[PROBLEM TO SOLVE] Repeat exactly each line of the data provided below.

[THE RECORDS]
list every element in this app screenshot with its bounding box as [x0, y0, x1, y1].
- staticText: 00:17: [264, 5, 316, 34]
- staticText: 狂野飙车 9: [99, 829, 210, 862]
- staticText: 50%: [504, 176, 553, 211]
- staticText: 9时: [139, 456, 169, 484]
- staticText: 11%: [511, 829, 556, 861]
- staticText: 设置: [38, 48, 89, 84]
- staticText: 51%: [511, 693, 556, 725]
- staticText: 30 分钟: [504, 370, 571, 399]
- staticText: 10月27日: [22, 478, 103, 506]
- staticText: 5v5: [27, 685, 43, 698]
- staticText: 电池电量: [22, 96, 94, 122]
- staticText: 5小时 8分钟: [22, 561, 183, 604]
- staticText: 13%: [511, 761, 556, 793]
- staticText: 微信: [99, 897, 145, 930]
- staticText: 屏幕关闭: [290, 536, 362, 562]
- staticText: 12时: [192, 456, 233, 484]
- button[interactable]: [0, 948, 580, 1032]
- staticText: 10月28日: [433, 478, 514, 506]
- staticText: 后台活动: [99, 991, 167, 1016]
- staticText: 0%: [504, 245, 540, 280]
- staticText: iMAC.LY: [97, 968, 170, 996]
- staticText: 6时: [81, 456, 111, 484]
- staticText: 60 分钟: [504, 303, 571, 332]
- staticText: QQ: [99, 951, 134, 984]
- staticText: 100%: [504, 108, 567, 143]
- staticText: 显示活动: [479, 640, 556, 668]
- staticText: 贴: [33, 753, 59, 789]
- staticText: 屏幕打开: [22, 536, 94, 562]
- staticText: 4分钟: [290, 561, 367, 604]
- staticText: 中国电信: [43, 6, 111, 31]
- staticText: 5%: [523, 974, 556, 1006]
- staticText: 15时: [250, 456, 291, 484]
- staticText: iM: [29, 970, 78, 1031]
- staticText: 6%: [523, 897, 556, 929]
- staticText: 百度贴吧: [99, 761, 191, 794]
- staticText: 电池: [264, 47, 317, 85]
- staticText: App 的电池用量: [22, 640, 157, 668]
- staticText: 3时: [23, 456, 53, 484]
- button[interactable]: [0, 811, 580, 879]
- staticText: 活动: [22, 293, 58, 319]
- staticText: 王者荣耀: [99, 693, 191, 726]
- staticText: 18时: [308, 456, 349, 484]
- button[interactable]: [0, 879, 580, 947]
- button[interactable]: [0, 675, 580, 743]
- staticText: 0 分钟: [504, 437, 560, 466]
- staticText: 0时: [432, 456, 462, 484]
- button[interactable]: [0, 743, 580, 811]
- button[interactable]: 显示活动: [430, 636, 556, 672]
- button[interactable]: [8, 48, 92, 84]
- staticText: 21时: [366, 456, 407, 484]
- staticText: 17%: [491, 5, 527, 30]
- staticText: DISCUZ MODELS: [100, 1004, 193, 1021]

[REPLY]
list every element in this app screenshot with its bounding box as [x0, y0, x1, y1].
- staticText: 00:17: [264, 5, 316, 34]
- staticText: 狂野飙车 9: [99, 829, 210, 862]
- staticText: 50%: [504, 176, 553, 211]
- staticText: 9时: [139, 456, 169, 484]
- staticText: 11%: [511, 829, 556, 861]
- staticText: 设置: [38, 48, 89, 84]
- staticText: 51%: [511, 693, 556, 725]
- staticText: 30 分钟: [504, 370, 571, 399]
- staticText: 10月27日: [22, 478, 103, 506]
- staticText: 5v5: [27, 685, 43, 698]
- staticText: 电池电量: [22, 96, 94, 122]
- staticText: 5小时 8分钟: [22, 561, 183, 604]
- staticText: 13%: [511, 761, 556, 793]
- staticText: 微信: [99, 897, 145, 930]
- staticText: 屏幕关闭: [290, 536, 362, 562]
- staticText: 12时: [192, 456, 233, 484]
- button[interactable]: [0, 948, 580, 1032]
- staticText: 10月28日: [433, 478, 514, 506]
- staticText: 后台活动: [99, 991, 167, 1016]
- staticText: 0%: [504, 245, 540, 280]
- staticText: iMAC.LY: [97, 968, 170, 996]
- staticText: 6时: [81, 456, 111, 484]
- staticText: 60 分钟: [504, 303, 571, 332]
- staticText: QQ: [99, 951, 134, 984]
- staticText: 100%: [504, 108, 567, 143]
- staticText: 显示活动: [479, 640, 556, 668]
- staticText: 贴: [33, 753, 59, 789]
- staticText: 屏幕打开: [22, 536, 94, 562]
- staticText: 4分钟: [290, 561, 367, 604]
- staticText: 中国电信: [43, 6, 111, 31]
- staticText: 5%: [523, 974, 556, 1006]
- staticText: 15时: [250, 456, 291, 484]
- staticText: iM: [29, 970, 78, 1031]
- staticText: 6%: [523, 897, 556, 929]
- staticText: 百度贴吧: [99, 761, 191, 794]
- staticText: 电池: [264, 47, 317, 85]
- staticText: App 的电池用量: [22, 640, 157, 668]
- staticText: 3时: [23, 456, 53, 484]
- button[interactable]: [0, 811, 580, 879]
- staticText: 活动: [22, 293, 58, 319]
- staticText: 王者荣耀: [99, 693, 191, 726]
- staticText: 18时: [308, 456, 349, 484]
- button[interactable]: [0, 879, 580, 947]
- button[interactable]: [0, 675, 580, 743]
- staticText: 0 分钟: [504, 437, 560, 466]
- staticText: 0时: [432, 456, 462, 484]
- button[interactable]: [0, 743, 580, 811]
- button[interactable]: 显示活动: [430, 636, 556, 672]
- button[interactable]: [8, 48, 92, 84]
- staticText: 21时: [366, 456, 407, 484]
- staticText: 17%: [491, 5, 527, 30]
- staticText: DISCUZ MODELS: [100, 1004, 193, 1021]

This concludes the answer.